Call for asthma screening after 28% of players found to have condition
Written by Simon Austin — December 8, 2017
CLUBS have been urged to start screening their players for asthma after a study found 27.8% of its sample had the condition.
Researchers from the University of Kent, led by Dr John Dickinson, tested 97 players from four English clubs: one ‘regular Champions League team', a ‘mid-table Premier League side,’ and sides from the Championship and League One.
They found that 27 had exercise-induced asthma. Of these, 10 had no idea they had the condition, while the other 17 were aware they did but were not necessarily using inhalers.
None of the clubs tested has screened for asthma before or since the study by the University researchers during the 2015 and 2016 pre-seasons.
Dickinson told TGG: “This is something the clubs had never done before. A medic would typically ask a player if they had had breathing problems. But unless there was a history of asthma with that player, they would not look into it any further.
"Our research suggests a change of practice is needed. Clubs can’t rely on players reporting symptoms, because they are not always that obvious and sometimes they are written off as poor fitness.
"Players really need to be screened for this once every four or five years and then appropriate action taken if they do have asthma.”
WHY IS ASTHMA A PROBLEM FOR PLAYERS?
The first part of the answer may seem fairly obvious.
“Players can’t train as hard and are likely to struggle in recovery if they have asthma,” Dickinson explains.
“You would treat them as you would a standard asthmatic, focussing on prevention, so they’re not always rushing to the side of the pitch to use their blue inhaler. Once treated, you would see an improvement in aerobic performance.“
The second part of the answer is perhaps not so obvious.
“If not identified, then you are putting a player’s airway health at risk,” Dickinson adds. “They are more likely to pick up coughs and colds, because asthma is an inflammation issue, which makes them more susceptible.”
When you consider how much even one day lost to injury or illness costs a club in terms of lost wages, this is clearly worth thinking about.
HOW WAS THE SCREENING CARRIED OUT?
Screening was carried out during one day of pre-season at each of the four clubs. Up to 30 players were screened in any one day.

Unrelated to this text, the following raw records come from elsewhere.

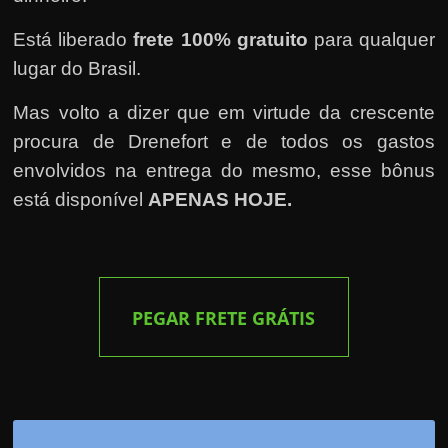
Está liberado
frete 100% gratuito
para qualquer
lugar do Brasil.
Mas volto a dizer que em virtude da crescente
procura de Drenefort e de todos os gastos
envolvidos na entrega do mesmo, esse bônus
está disponível
APENAS HOJE.
PEGAR
FRETE GRÁTIS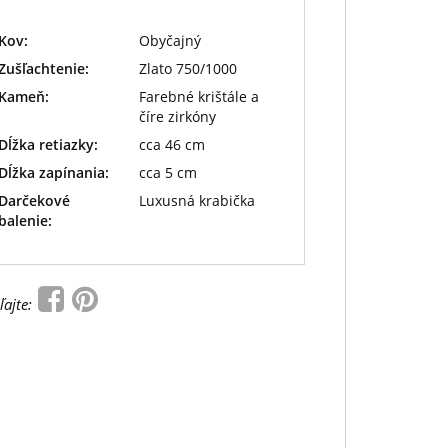
Kov:
Obyčajný
Zušľachtenie:
Zlato 750/1000
Kameň:
Farebné krištále a
číre zirkóny
Dĺžka retiazky:
cca 46 cm
Dĺžka zapínania:
cca 5 cm
Darčekové
Luxusná krabička
balenie:
ľajte: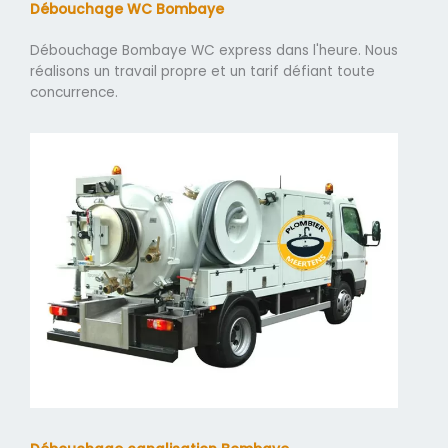
Débouchage WC Bombaye
Débouchage Bombaye WC express dans l'heure. Nous
réalisons un travail propre et un tarif défiant toute
concurrence.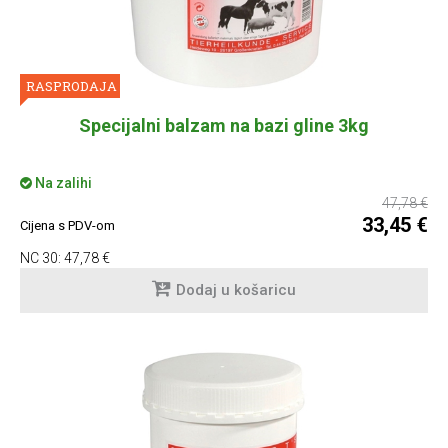
RASPRODAJA
Specijalni balzam na bazi gline 3kg
Na zalihi
47,78 €
33,45 €
Cijena s PDV-om
NC 30:
47,78 €
Dodaj u košaricu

“First we measured baseline lung function,” Dickinson explains. “Then we simulated the breathing rates during an intense match, equivalent to 85% of maximum breathing rate for six minutes.
“After that simulation, we measured at intervals for 15 minutes. If the player’s lung function dropped off 10% or more within 15 minutes, then it suggests there is an asthma issue. For some players it dropped off as much as 50%.”
Exercise-induced asthma is more prevalent among first-team than Academy players, according to Dickinson.
“We have done similar screening in Academies and didn’t find the same prevalence of asthma as with the elite guys,” he says.
“This is possibly because of the time the first-team guys have been playing elite sport, meaning the asthma has developed over time because they are exposing their airways to dry air. This can damage their airway lining and develop an asthmatic response.”
HOW MUCH DOES TESTING COST?
The testing for the study was free, although a test carried out by the University of Kent will typically cost £216. This drops to £150 per player if groups of 10 or more are tested. On Harley Street is £425, the cost is typically £425.
"None of the teams wanted to continue the testing after the study,” Dickinson says.